I’m not sure what to do about Alteryx. I just know the market has got it all wrong.
I had it all wrong too. I thought (based on comments they made in the Q1 call) that they had more recurring revenue than they actually did. I messed up! I was interpreting the comments wrong, probably hearing what I wanted to hear.
They said they had reached 400m in ARR (annual recurring revenue) in Q1, so I figured there was no way Q2 revenue would be less than 100m (400 divided by 4) and probably would be a good deal more, maybe 110 or 115 million. After all, they had 109m revenue in Q1. Most SaaS companies have more each quarter.
But AYX is not a SaaS company. Because of that, ASC 606 requires them to recognize 35-40% of revenue in the quarter not in which it’s not delivered, but in which it’s generated. I didn’t realize how much impact that has. On 400m of ARR, only between 240 and 260 million is left to recognize ratably (evenly across all quarters). So they weren’t “guaranteed” 100m in Q2, but just over 60m! Big difference!
So for new contracts, and also for renewals, 35-40% of those hit revenue in the quarter when they happen. And not just 35-40% of the ARR, but the TCV (total contract value). Woah! These can be 3 year or 5 year contracts! That hugely affects recognized revenue each quarter, and even more so when comparing quarters YoY – it almost doesn’t make sense to do so at all with AYX!
But wait a minute, they said ARR at the end of Q2 was 430m. So where’s all the benefit from this 30m new in Q2 (plus however much in renewals, which we don’t know)? Well, two answers:
- We don’t know how much ARR rose in Q2 2019, but we can guess it was actually more than 30m. (I’ll give some guess numbers later.)
- Since we don’t know how many renewals there were this Q2, and in Q2 2019, the difference could greatly skew the comparison! Maybe Q2 2019 was a big renewal quarter, but they were 3 and 5 year deals, so they didn’t come back up this year (and won’t for a couple more years).
Alteryx has said they hit 200m of ARR in Q2 2018. If I fill in some guess numbers, we can see the real progress of the business using ARR, which (for AYX) makes a lot more sense than comparing quarterly revenue YoY!
Bear’s ARR guestimates
Q1 Q2 Q3 Q4 2018 ? **200** 220 250 2019 270 307 340 385 2020 **400 430** *460* __*500*__ Or by percentages... Q1 Q2 Q3 Q4 2019 53% 55% 54% 2020 48% **40%** _35% **30%**_
They said ARR grew about 40% in Q2 and that they’ve guided for 500m by Q4 and said that’s 30% YoY growth, so I just filled in the rest of the numbers. Remember, they’ll be hoping to beat in Q3 and Q4.

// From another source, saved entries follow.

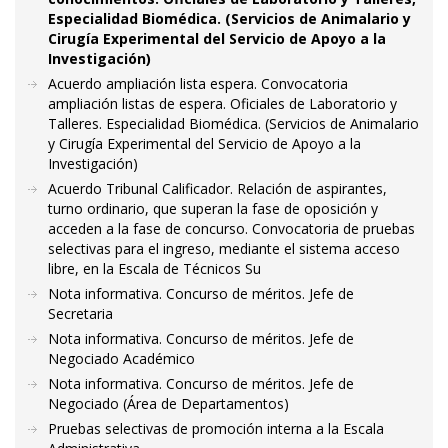
Especialidad Biomédica. (Servicios de Animalario y
Cirugía Experimental del Servicio de Apoyo a la
Investigación)
Acuerdo ampliación lista espera. Convocatoria
ampliación listas de espera. Oficiales de Laboratorio y
Talleres. Especialidad Biomédica. (Servicios de Animalario
y Cirugía Experimental del Servicio de Apoyo a la
Investigación)
Acuerdo Tribunal Calificador. Relación de aspirantes,
turno ordinario, que superan la fase de oposición y
acceden a la fase de concurso. Convocatoria de pruebas
selectivas para el ingreso, mediante el sistema acceso
libre, en la Escala de Técnicos Su
Nota informativa. Concurso de méritos. Jefe de
Secretaria
Nota informativa. Concurso de méritos. Jefe de
Negociado Académico
Nota informativa. Concurso de méritos. Jefe de
Negociado (Área de Departamentos)
Pruebas selectivas de promoción interna a la Escala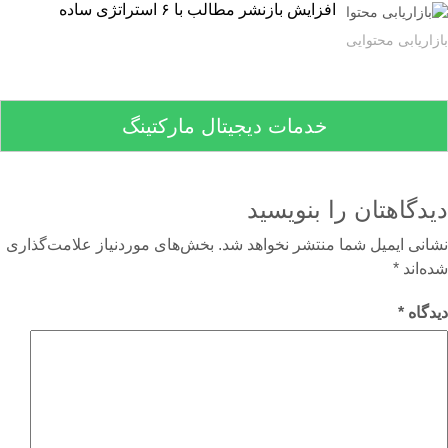
افزایش بازنشر مطالب با ۶ استراتژی ساده
اریابی محتوایی
خدمات دیجیتال مارکتینگ
دگاهتان را بنویسید
نی ایمیل شما منتشر نخواهد شد.
بخش‌های موردنیاز علامت‌گذاری
‌اند
*
گاه
*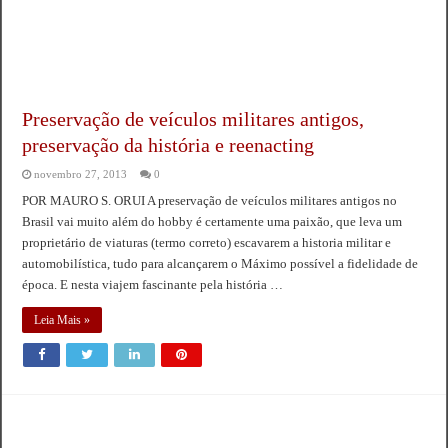
Preservação de veículos militares antigos,
preservação da história e reenacting
novembro 27, 2013
0
POR MAURO S. ORUI A preservação de veículos militares antigos no
Brasil vai muito além do hobby é certamente uma paixão, que leva um
proprietário de viaturas (termo correto) escavarem a historia militar e
automobilística, tudo para alcançarem o Máximo possível a fidelidade de
época. E nesta viajem fascinante pela história …
Leia Mais »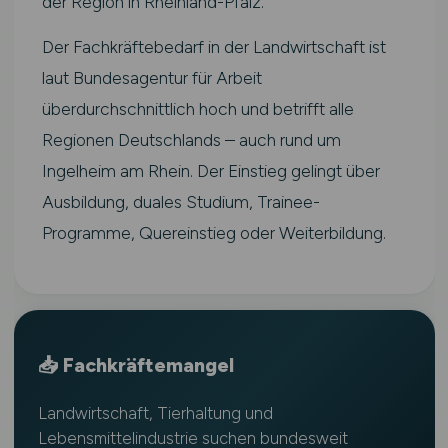
der Region in Rheinland-Pfalz.
Der Fachkräftebedarf in der Landwirtschaft ist
laut Bundesagentur für Arbeit
überdurchschnittlich hoch und betrifft alle
Regionen Deutschlands – auch rund um
Ingelheim am Rhein. Der Einstieg gelingt über
Ausbildung, duales Studium, Trainee-
Programme, Quereinstieg oder Weiterbildung.
📥 Fachkräftemangel
Landwirtschaft, Tierhaltung und
Lebensmittelindustrie suchen bundesweit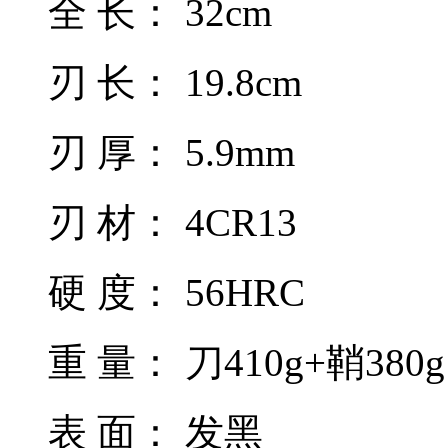
全 长： 32cm
刃 长： 19.8cm
刃 厚： 5.9mm
刃 材： 4CR13
硬 度： 56HRC
重 量： 刀410g+鞘380
表 面： 发黑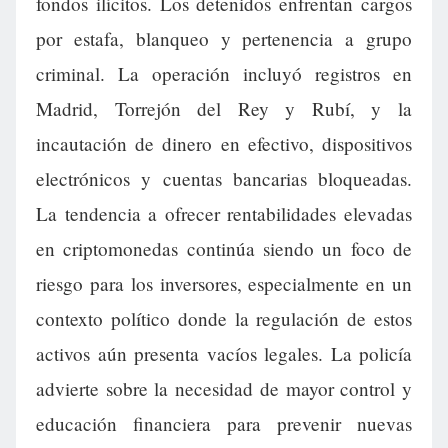
fondos ilícitos. Los detenidos enfrentan cargos
por estafa, blanqueo y pertenencia a grupo
criminal. La operación incluyó registros en
Madrid, Torrejón del Rey y Rubí, y la
incautación de dinero en efectivo, dispositivos
electrónicos y cuentas bancarias bloqueadas.
La tendencia a ofrecer rentabilidades elevadas
en criptomonedas continúa siendo un foco de
riesgo para los inversores, especialmente en un
contexto político donde la regulación de estos
activos aún presenta vacíos legales. La policía
advierte sobre la necesidad de mayor control y
educación financiera para prevenir nuevas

It’s pretty clear: AYX was never really a company growing at 60% or 75%. Those jumps in comparable recognized revenue were simply due to accounting! AYX was growing in the 50% - 55% range, and now they’re growing in the low 40% range during the pandemic. They may slow into the high 30’s. But the 17% they turned in in Q2 and potentially lower numbers in Q3 and Q4 are due to accounting.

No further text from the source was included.